Allgemein- / Viszeralchirurgie

Die Abteilung für Allgemein- und Viszeralchirurgie bietet ein breites Spektrum operativer Behandlungen. Dabei folgen alle Operationen neuesten medizinischen Standards. Viele Eingriffe werden minimalinvasiv durchgeführt (Schlüssellochchirurgie). Dieses führt zu einer geringeren Belastung des Patienten bei optimalem Ergebnis. Ein Teil davon wird ambulant durchgeführt. Hierzu gehören beispielsweise die Versorgung von Leisten- bzw. Nabelbrüchen, Implantation von Portsystemen, Entfernung von Lymphknoten und kleineren oberflächlichen Geschwülsten und Eröffnung von Eiteransammlungen.

Die Onkologische Chirurgie (Tumorchirurgie) ist ein wesentlicher Schwerpunkt der Viszeralchirurgie. In unserem Krankenhaus wird das gesamte Spektrum der Onkologischen Chirurgie auf hohem Niveau unter Einsatz modernster Operationsverfahren angeboten.

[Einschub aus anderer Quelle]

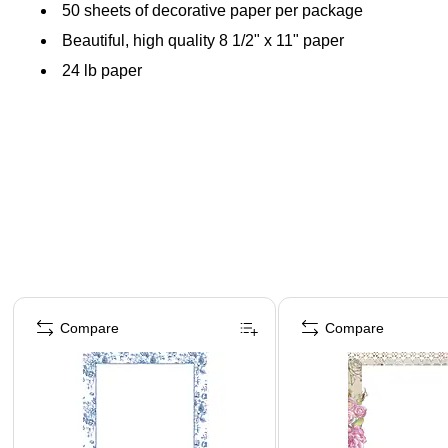
50 sheets of decorative paper per package
Beautiful, high quality 8 1/2" x 11" paper
24 lb paper
Page 1 of 4
Compare
Compare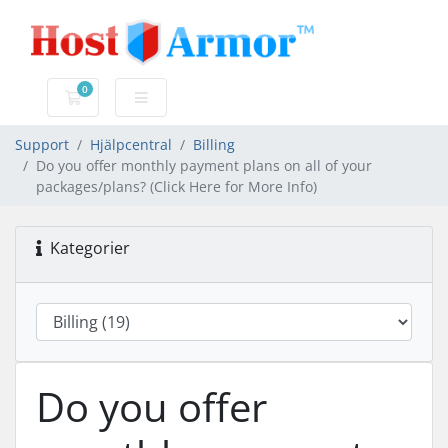
0
Kundvagn
Support
Hjälpcentral
Billing
Do you offer monthly payment plans on all of your
packages/plans? (Click Here for More Info)
Kategorier
Do you offer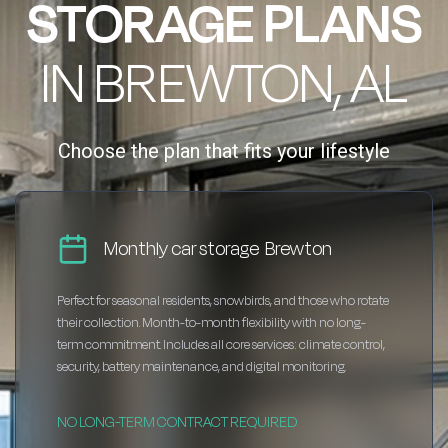
STORAGE PLANS
IN BREWTON, AL
Choose the plan that fits your lifestyle
Monthly car storage Brewton
Perfect for seasonal residents, snowbirds, and those who rotate
their collection. Month-to-month flexibility with no long-
term commitment. Includes all core services: climate control,
security, battery maintenance, and digital monitoring.
NO LONG-TERM CONTRACT REQUIRED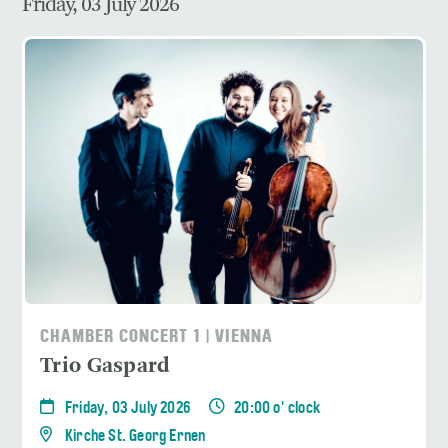
Friday, 03 July 2026
CHAMBER CONCERT 1 | VIENNA
Trio Gaspard
Friday, 03 July 2026
20:00 o' clock
Kirche St. Georg Ernen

Schwerpunktmäßig werden Tumore des Magen-Darmtraktes sowie der Leber behandelt.

Für eine optimale Behandlung von Tumorpatienten wurde der Onkologische Arbeitskreis Vogelsberg gegründet. Als Mitglied des Onkologischen Zentrums Osthessen werden die Behandlungsrichtlinien für onkologische Patienten festgelegt.

Die Minimalinvasive Chirurgie, auch Knopflochchirurgie genannt, hat in unserem Krankenhaus einen hohen Stellenwert. Diese Technik kommt bei einem Großteil der allgemein- und viszeralchirurgischen Eingriffe zum Einsatz. Nicht zuletzt durch die Verfügbarkeit modernster Technologie in einem neu, speziell für diese Eingriffe eingerichteten Operationssaal kann höchst mögliche Qualität gewährleistet werden. Die Vorteile dieses Vorgehens liegen insbesondere in der Reduktion postoperativer Schmerzen sowie der schnelleren Erholung des Patienten und damit einem verkürzten Krankenhausaufenthalt. Auch Eingriffe bei bösartigen Erkrankungen (Dickdarm-/Mastdarmkrebs) können mit dieser Technik durchgeführt werden.

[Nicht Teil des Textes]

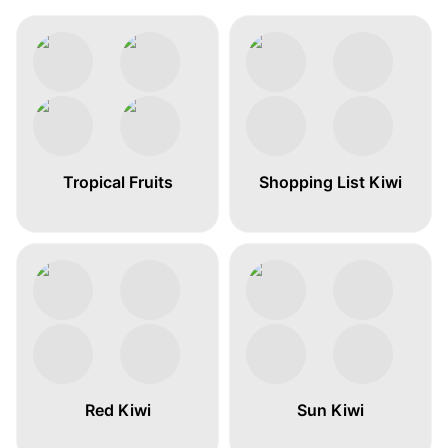
Tropical Fruits
Shopping List Kiwi
Red Kiwi
Sun Kiwi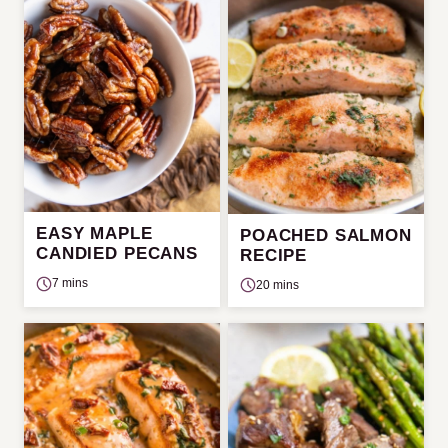
EASY MAPLE
POACHED SALMON
CANDIED PECANS
RECIPE
7 mins
20 mins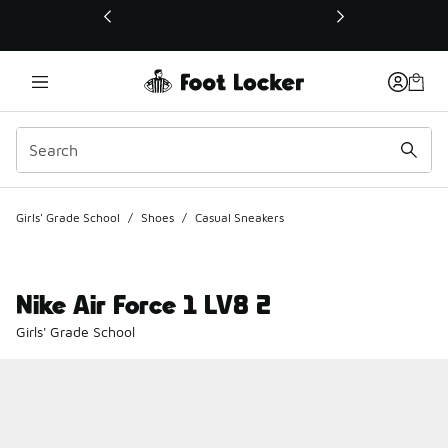
This link will open in a new window
Girls' Grade School
/
Shoes
/
Casual Sneakers
Nike Air Force 1 LV8 2
Girls' Grade School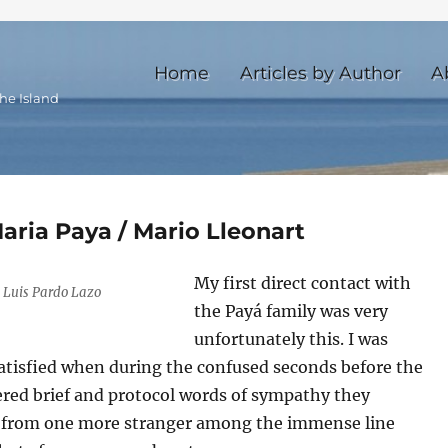
Home
Articles by Author
A
he Island
aria Paya / Mario Lleonart
My first direct contact with
 Luis Pardo Lazo
the Payá family was very
unfortunately this. I was
satisfied when during the confused seconds before the
fered brief and protocol words of sympathy they
s from one more stranger among the immense line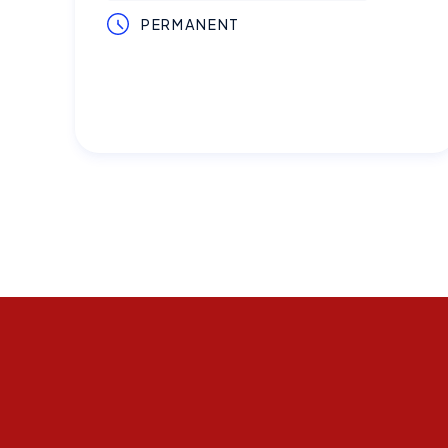
PERMANENT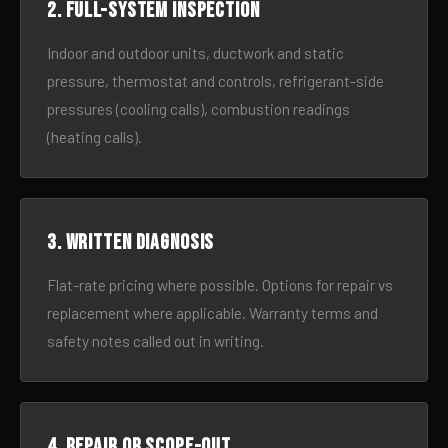
2. Full-system inspection
Indoor and outdoor units, ductwork and static
pressure, thermostat and controls, refrigerant-side
pressures (cooling calls), combustion readings
(heating calls).
3. Written diagnosis
Flat-rate pricing where possible. Options for repair vs
replacement where applicable. Warranty terms and
safety notes called out in writing.
4. Repair or scope-out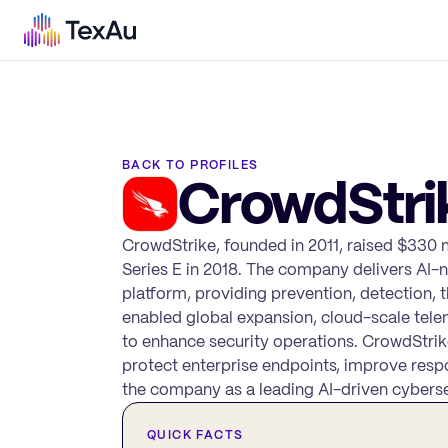
BACK TO PROFILES
CrowdStri
CrowdStrike, founded in 2011, raised $330 mi
Series E in 2018. The company delivers AI-n
platform, providing prevention, detection, t
enabled global expansion, cloud-scale tele
to enhance security operations. CrowdStrik
protect enterprise endpoints, improve respo
the company as a leading AI-driven cyberse
QUICK FACTS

Ein weiterer Schwerpunkt in unserem Haus ist die Endokrine Chirurgie. Hier werden gut- und bösartige Erkrankungen der Schilddrüse und Nebenschilddrüse operiert. Die Eingriffe werden unter Zuhilfenahme des sogenannten Neuromonitorings durchgeführt. Hierdurch wird der Stimmbandnerv geschont. Des Weiteren werden die Blutgefäße mit Hilfe einer Ultaschallschere verschlossen. Somit kann die Operation schonender und durch kleinere Schnitte durchgeführt werden.

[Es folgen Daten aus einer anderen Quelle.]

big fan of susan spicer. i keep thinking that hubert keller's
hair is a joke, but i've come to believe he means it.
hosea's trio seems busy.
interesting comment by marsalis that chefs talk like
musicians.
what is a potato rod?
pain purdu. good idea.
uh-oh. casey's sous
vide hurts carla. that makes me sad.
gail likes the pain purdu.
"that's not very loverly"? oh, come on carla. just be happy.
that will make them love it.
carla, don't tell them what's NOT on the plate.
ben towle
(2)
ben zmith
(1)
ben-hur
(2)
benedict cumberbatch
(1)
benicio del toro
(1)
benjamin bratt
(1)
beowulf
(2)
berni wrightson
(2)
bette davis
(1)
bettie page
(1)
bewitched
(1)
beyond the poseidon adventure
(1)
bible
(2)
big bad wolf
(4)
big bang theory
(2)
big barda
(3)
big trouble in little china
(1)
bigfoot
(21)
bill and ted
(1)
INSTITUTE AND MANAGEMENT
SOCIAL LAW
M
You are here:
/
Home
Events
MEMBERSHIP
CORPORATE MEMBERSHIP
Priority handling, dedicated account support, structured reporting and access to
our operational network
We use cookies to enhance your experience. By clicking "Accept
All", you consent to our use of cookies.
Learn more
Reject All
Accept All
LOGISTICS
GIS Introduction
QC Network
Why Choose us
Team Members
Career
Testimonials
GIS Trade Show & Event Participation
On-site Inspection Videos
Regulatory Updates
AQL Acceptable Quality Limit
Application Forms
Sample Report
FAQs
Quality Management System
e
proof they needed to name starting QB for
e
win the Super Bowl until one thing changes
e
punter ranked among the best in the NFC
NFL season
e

Onkologische Chirurgie mit den Schwerpunkten

  • Kolon / Rektum
    Konventionelle und laparoskopische Kolon- und Rektumresektion
    Ultratiefe Resektionen und Sphinktererhalt
    Totale Mesorektale Excision mit Pouchanaler Anastomosierung
    Transanale endoskopische Mikrochirurgie - TEM
  • Magen
    Magenresektion
    Totale Gastrektomie mit Rekonstruktion
  • Leber
    Leberteilresektion (ggf. laparoskopisch)
    Hemihepatektomie li./re.
    Erweiterte Hemihepatektomie
    Lebermetastasenresektion
  • Bösartige Erkrankungen der Schilddrüse
  • Weichteilsarkome

Endokrine Chirurgie

  • Schilddrüse / Nebenschilddrüse
    Bei bestimmten Erkrankungen, wie bei Vorliegen kleiner Knoten oder von Adenomen der Nebenschilddrüse, führen wir die Operation minimal-invasiv videoassistiert (MIVA-Methode) durch.
    Neuromonitoring des Nervus recurrens (Stimmbandnerv) bei jeder OP
    Operationen bei gut- und bösartigen Schilddrüsenerkrankungen
    Wiederholungseingriffe nach Voroperationen
    Nebenniere (minimal-invasive Operation)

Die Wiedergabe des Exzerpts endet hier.